Наташа, ориентируясь на описание дома матери Милкой, сразу углядела его в начале улицы, неподалёку от заправки. Дом с мезонином, под металлочерепицей, за высоким забором и сплошными воротами. Она попыталась расспросить женщину за стойкой о хозяевах, но тут в разговор вклинилась та женщина с мойки и заправки – из тех, что мыли их машину.
– Вы наших баб про эту фифу не спрашивайте. Вы у меня спросите – я неверующая, местным попом не запуганная, и всю правду вам как есть скажу. И её не боюсь, покруче видала.
Она теперь подсела к ним за столик, и пустилась в объяснения в ответ на заданный вопрос «А чей это такой роскошный особняк, третий от въезда? Что чуть ли не три гектара занимает?»
– Главбухши из администрации это. С главой – сладкая парочка. Это у них тут самые крутые дома во всей Семёновке, так она ещё и церковный староста, в общем, союз светской и духовной власти. И воровской. Прислугу держит, девчонку молодую. Не знаю, врут, нет, но это будто бы её родная дочь. Только не от этого затюканного мужика, что с ею живёт, а вроде как от первого мужа. Так прислугу эту в чёрном теле держит, хотя та инвалид…
– Ты бы язык попридержала, Гамова! – прикрикнула буфетчица из-за стойки.
– А ты мне рот не затыкай. Я у неё с рук не кормлюсь, как вы тут все.
– Спасибо, женщины, – прервала Наталья начавшуюся перепалку. – Очень всё было вкусно. Пошли, Коля.
Они хотели оставить машину на стоянке, но потом решили, что к столь помпезным воротам надо не идти, хотя здесь было недалеко, а именно подъехать. Продемонстрировать какую-никакую значимость. Те более, справа и слева от ворот были две бетонированные площадки, как раз под размеры машин. Гостевые, видимо. По западным стандартам жило семейство поселковой главбухши.

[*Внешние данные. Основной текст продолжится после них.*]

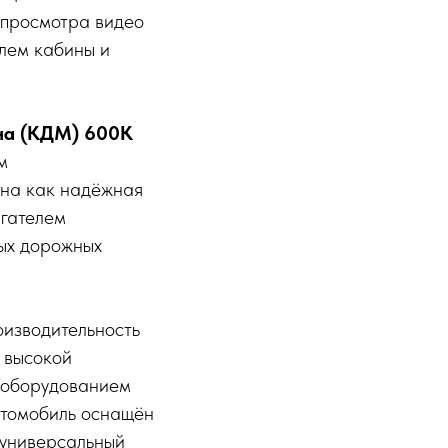
 просмотра видео
елем кабины и
на (КДМ) 600К
м
ана как надёжная
гателем
тых дорожных
изводительность
 высокой
 оборудованием
автомобиль оснащён
 универсальный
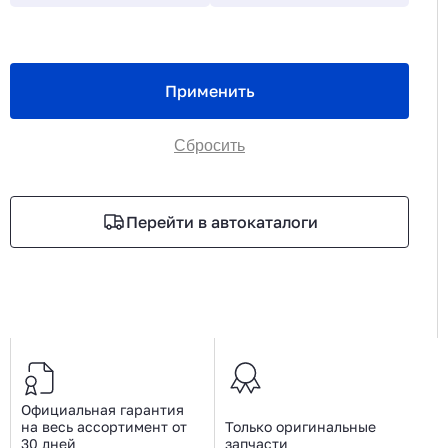
Применить
Сбросить
Перейти в автокаталоги
Официальная гарантия
на весь ассортимент от
Только оригинальные
30 дней
запчасти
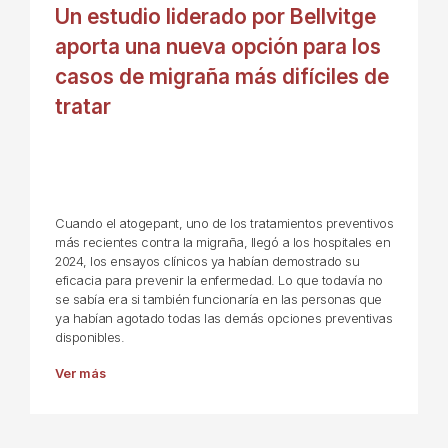
Un estudio liderado por Bellvitge
aporta una nueva opción para los
casos de migraña más difíciles de
tratar
Cuando el atogepant, uno de los tratamientos preventivos
más recientes contra la migraña, llegó a los hospitales en
2024, los ensayos clínicos ya habían demostrado su
eficacia para prevenir la enfermedad. Lo que todavía no
se sabía era si también funcionaría en las personas que
ya habían agotado todas las demás opciones preventivas
disponibles.
Ver más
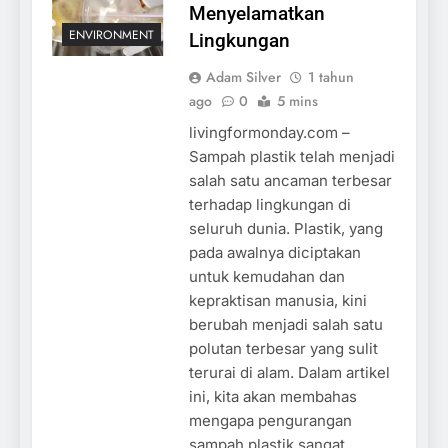
Menyelamatkan
ENVIRONMENT
Lingkungan
Adam Silver
1 tahun
ago
0
5 mins
livingformonday.com –
Sampah plastik telah menjadi
salah satu ancaman terbesar
terhadap lingkungan di
seluruh dunia. Plastik, yang
pada awalnya diciptakan
untuk kemudahan dan
kepraktisan manusia, kini
berubah menjadi salah satu
polutan terbesar yang sulit
terurai di alam. Dalam artikel
ini, kita akan membahas
mengapa pengurangan
sampah plastik sangat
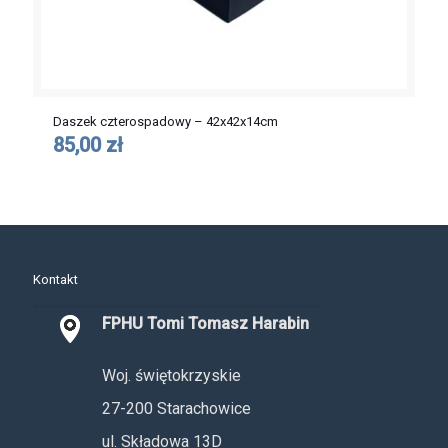
Daszek czterospadowy – 42x42x14cm
85,00 zł
Kontakt
FPHU Tomi Tomasz Harabin
Woj. świętokrzyskie
27-200 Starachowice
ul. Składowa 13D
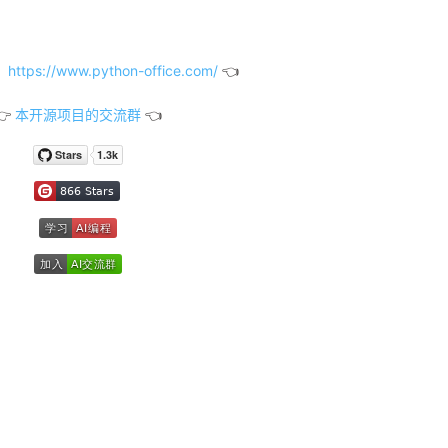
tps://www.python-office.com/
👈
👉
本开源项目的交流群
👈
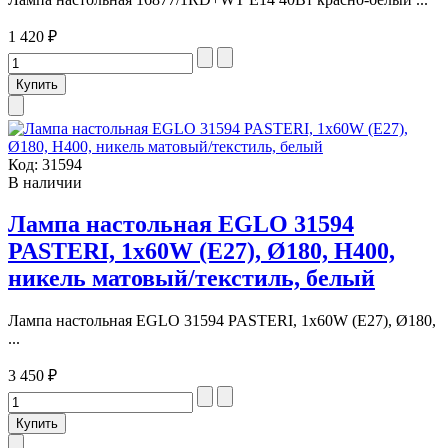
1 420 ₽
Код:
31594
В наличии
Лампа настольная EGLO 31594
PASTERI, 1х60W (E27), Ø180, H400,
никель матовый/текстиль, белый
Лампа настольная EGLO 31594 PASTERI, 1х60W (E27), Ø180,
...
3 450 ₽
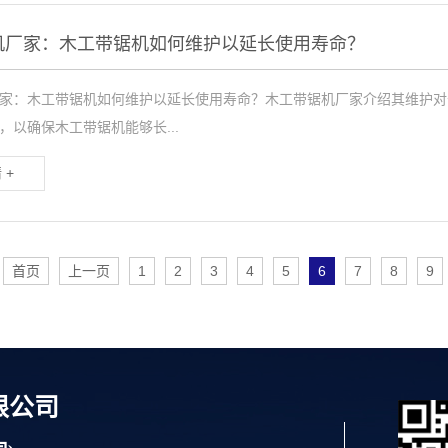
机厂家：木工带锯机如何维护以延长使用寿命？
家：木工带锯机如何维护以延长使用寿命？木工带锯机厂家介绍其维护对
，以确保木工带锯机能够长...
 +
首页
上一页
1
2
3
4
5
6
7
8
9
限公司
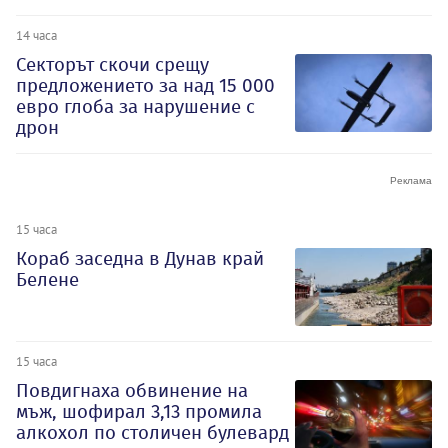
14 часа
Секторът скочи срещу
предложението за над 15 000
евро глоба за нарушение с
дрон
15 часа
Кораб заседна в Дунав край
Белене
15 часа
Повдигнаха обвинение на
мъж, шофирал 3,13 промила
алкохол по столичен булевард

На звонок долго никто не откликался. Да и неудивительно – суббота. Спят, наверное. Хотя, а как же скотина в хлевах? Кабан бы уже визжал, требуя своего. Наконец, в чём-то наподобие домофона щёлкнуло, и недовольный женский голос произнёс
– Кто!?
– Открывай, мама. Дочь это. Только не младшая. Старшая. Самая старшая.
С лязгом сработал магнитный засов, и они с Николаем пошли по дорожке, что упиралась в крыльцо с вычурными коваными перилами, а в дверях сеней, с застывшей маской вместо лица, стояла она. Мать. Почти такая же, какой Ташка запомнила её тогда, когда видела в последний раз, у бабушки, перед тем, как провалиться в сон на печи.
И сама себе напомнила – которую так и не увидела, когда валялась с изоляторе санчасти детдома с температурой.